Manifestement la source est au centre de l’apparition. Elle ne peut s’identifier à la Vierge ni à de l’eau miraculeuse. Marie ne peut conduire qu’à plus grand qu’elle. À son Fils. Et donc, le centre de Banneux, c’est le Christ. La Source c’est le symbole de Jésus-Christ. Et du coup, Banneux – action et paroles – trouve tout son sens. La Vierge n’est pas venue ajouter un sanctuaire de plus à ceux qui lui sont dédiés de par le monde. Elle ne vient pas d’abord pour guérir [4] mais pour révéler le sens profond de sa relation personnelle avec le Christ. Elle travaille en union avec lui, prépare le terrain, apprivoise une enfant en marge de l’Église, lui apprend à prier tout en la conduisant maternellement vers son Fils, source de vie et d’amour. Et dès qu’elle a mis en contact avec son Fils, elle s’efface. La grâce prévenante. Cette pédagogie magistrale se dessine sur le tableau noir de la nuit, en quelques traits de lumière, soulignés par quelques mots clefs. En novembre 1982, les évêques de Belgique ont ratifié cette exégèse : « À Banneux, Marie conduit l’enfant à la Source et lui demande d’y plonger les mains. Geste saisissant ! Aller à la Source, c’est aller à Jésus-Christ et puiser en Lui, par les sacrements, ‘l’eau jaillissant en vie éternelle’. Source ‘réservée pour toutes les nations’, Jésus est le Seul Sauveur de l’humanité en détresse. Plus que jamais, puisons à cette Source. Marie nous y appelle. Faisons-lui confiance. »

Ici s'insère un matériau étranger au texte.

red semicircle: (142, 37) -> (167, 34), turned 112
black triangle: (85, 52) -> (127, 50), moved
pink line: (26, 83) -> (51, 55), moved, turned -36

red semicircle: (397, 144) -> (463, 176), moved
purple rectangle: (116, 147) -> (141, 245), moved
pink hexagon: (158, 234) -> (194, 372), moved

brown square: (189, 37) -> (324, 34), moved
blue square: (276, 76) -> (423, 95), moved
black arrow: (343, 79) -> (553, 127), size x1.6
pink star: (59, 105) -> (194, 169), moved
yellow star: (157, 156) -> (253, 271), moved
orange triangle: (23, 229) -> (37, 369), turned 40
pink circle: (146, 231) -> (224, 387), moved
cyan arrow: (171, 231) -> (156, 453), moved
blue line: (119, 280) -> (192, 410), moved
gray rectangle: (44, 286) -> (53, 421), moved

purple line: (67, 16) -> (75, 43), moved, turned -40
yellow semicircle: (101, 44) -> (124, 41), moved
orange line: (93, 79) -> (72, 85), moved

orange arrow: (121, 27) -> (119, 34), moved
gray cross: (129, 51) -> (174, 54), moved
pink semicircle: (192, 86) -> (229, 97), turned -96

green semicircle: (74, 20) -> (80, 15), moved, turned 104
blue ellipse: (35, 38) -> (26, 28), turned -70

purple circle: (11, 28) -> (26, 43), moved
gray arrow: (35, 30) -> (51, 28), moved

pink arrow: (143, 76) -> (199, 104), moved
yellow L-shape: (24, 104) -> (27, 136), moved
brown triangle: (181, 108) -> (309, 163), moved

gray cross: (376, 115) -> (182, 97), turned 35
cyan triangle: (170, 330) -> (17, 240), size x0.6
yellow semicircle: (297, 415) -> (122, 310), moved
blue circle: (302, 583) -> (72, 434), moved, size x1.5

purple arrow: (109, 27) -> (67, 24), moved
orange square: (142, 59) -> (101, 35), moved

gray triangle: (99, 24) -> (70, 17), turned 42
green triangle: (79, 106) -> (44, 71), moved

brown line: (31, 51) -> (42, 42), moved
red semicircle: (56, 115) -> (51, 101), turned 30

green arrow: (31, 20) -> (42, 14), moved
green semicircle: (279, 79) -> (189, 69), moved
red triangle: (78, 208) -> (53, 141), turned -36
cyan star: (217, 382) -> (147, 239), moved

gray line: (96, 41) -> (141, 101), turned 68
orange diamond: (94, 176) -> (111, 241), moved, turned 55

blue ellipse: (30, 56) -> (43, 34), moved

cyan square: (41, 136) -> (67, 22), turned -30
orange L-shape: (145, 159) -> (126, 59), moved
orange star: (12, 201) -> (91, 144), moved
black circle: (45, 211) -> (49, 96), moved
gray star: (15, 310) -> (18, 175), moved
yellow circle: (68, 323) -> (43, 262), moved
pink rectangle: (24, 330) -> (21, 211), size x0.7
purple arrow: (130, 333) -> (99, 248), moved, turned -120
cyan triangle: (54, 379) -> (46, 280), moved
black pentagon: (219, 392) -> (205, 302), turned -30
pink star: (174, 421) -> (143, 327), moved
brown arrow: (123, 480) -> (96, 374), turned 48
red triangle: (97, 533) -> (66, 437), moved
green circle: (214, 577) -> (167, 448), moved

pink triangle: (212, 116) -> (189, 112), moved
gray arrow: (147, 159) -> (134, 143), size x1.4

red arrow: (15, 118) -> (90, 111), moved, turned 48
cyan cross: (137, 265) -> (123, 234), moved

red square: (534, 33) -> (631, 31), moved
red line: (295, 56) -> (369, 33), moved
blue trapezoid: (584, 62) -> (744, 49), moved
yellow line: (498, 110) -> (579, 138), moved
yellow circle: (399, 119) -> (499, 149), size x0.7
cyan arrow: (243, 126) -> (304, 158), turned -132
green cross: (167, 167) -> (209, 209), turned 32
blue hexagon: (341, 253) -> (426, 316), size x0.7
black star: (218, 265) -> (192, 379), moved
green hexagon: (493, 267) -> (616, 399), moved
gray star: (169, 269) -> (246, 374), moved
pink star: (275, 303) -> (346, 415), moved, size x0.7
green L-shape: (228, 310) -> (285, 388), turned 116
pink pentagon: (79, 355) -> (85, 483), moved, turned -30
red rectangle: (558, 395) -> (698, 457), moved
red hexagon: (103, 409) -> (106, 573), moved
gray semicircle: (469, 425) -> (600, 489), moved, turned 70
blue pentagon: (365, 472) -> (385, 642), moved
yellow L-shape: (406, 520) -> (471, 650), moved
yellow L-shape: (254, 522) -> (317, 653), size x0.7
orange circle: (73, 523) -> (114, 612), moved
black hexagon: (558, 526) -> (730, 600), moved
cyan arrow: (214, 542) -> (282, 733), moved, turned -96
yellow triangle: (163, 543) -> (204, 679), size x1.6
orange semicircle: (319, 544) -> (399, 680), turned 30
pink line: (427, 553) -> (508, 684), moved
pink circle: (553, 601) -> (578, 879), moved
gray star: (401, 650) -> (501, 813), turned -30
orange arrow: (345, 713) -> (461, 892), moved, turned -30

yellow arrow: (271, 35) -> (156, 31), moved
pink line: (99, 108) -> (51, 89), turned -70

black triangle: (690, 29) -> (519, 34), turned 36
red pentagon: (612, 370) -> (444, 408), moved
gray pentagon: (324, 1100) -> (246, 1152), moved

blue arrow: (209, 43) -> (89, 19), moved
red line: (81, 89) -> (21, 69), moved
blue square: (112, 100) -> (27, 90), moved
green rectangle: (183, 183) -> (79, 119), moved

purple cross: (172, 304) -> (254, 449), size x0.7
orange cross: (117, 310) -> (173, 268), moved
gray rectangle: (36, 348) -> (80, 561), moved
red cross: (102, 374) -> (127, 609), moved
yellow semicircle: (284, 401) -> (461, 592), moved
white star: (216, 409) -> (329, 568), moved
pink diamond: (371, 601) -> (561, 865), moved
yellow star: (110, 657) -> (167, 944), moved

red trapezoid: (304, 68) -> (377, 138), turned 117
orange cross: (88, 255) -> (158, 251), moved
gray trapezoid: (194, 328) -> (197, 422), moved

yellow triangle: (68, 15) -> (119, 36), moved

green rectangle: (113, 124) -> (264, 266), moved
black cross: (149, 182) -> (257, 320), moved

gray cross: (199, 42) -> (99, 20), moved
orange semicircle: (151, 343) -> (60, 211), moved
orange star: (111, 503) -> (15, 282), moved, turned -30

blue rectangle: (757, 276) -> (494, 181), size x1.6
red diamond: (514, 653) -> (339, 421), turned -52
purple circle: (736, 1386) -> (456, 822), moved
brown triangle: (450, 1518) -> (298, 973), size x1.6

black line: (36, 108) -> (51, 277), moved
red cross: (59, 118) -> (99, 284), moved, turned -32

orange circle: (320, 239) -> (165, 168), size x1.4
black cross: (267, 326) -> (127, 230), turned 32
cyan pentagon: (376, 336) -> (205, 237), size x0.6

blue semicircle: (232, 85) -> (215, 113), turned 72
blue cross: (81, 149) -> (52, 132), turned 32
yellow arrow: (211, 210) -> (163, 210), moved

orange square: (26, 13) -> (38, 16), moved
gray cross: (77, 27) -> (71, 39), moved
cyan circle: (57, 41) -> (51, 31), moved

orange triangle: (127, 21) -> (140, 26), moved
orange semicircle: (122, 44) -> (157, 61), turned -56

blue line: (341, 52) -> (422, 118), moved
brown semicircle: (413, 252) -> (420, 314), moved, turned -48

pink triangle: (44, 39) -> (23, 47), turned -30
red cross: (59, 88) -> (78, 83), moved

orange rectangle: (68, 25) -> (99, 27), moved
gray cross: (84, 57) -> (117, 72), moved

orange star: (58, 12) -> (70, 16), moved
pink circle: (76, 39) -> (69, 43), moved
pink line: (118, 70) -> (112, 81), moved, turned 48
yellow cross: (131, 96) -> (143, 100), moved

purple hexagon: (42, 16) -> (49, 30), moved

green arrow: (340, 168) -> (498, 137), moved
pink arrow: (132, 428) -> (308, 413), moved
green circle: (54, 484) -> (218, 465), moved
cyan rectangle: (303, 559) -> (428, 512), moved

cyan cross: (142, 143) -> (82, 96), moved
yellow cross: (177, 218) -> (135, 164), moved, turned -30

Du coup, l’amas des objections – théories, préjugés, peccadilles – se dissipait comme brouillard sous les feux du soleil et Mgr Kerkhofs pouvait reconnaître officiellement la réalité des faits de Banneux. À cette occasion, il publia, en 1950, le livre où il patronnait officiellement l’interprétation synthétique du message et la crédibilité des faits [5].

L’apparition de Banneux est essentiellement doctrinale. « On se trompe lourdement si l’on n’y voit qu’une manifestation de tendresse et de pitié pour les malheureux, les déshérités, les malades. À l’heure présente, séduite par la prière de la Vierge, la foule des croyants ne va pas au-delà. Mais qu’Elle soit venue pour élever nos conceptions sur la place centrale et nécessaire qu’Elle occupe dans le plan de la Rédemption, assez rares sont ceux qui en ont du moins quelque soupçon » [6].

*

Si l’on embrasse d’un coup d’œil l’ensemble : cette maison isolée au coin du bois, la nuit, l’hiver glacial, la faible lueur filtrant soudain dans les ténèbres, le visage souriant, le signe de la main, le chemin, les agenouillements, la source, l’invitation à la foi et à la prière : il apparaît clairement que la source est le terme, le but et le centre de l’action. Mais à quoi sert-il de savoir que le Christ, mort et ressuscité, est le seul Sauveur et Libérateur de l’humanité, si l’on ne se met pas en route vers Lui, si l’on ne sort pas de chez soi ? Et comment le faire si personne ne m’invite, ne me guide sur le chemin ? Et donc l’attention se concentre sur la porte de la maison : l’enfant sortira-t-elle ? À tous les adultes blasés et sceptiques jurant que c’est folie de sortir, la Femme choisie par Dieu oppose son sourire vainqueur, sa séduction irrésistible. Aux petits et aux pauvres qui refusent de faire d’Elle une potiche insignifiante dans les mains du Tout-Puissant, la Vierge révèle qu’Elle a reçu les pleins pouvoirs pour réaliser, en union avec son divin Fils, leur salut et leur bonheur.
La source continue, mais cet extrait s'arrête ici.